- _REQUIRED WORK_: In the records below, find each line with "Karaburma" and copy it.

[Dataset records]
_____
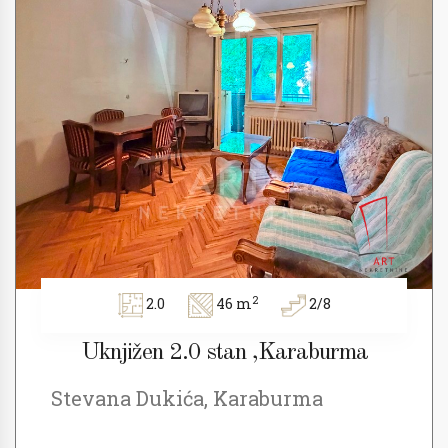
2
2.0
46 m
2/8
Uknjižen 2.0 stan ,Karaburma
Stevana Dukića, Karaburma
_____
- _OUTPUT FOR THIS EXERCISE_:
Uknjižen 2.0 stan ,Karaburma
Stevana Dukića, Karaburma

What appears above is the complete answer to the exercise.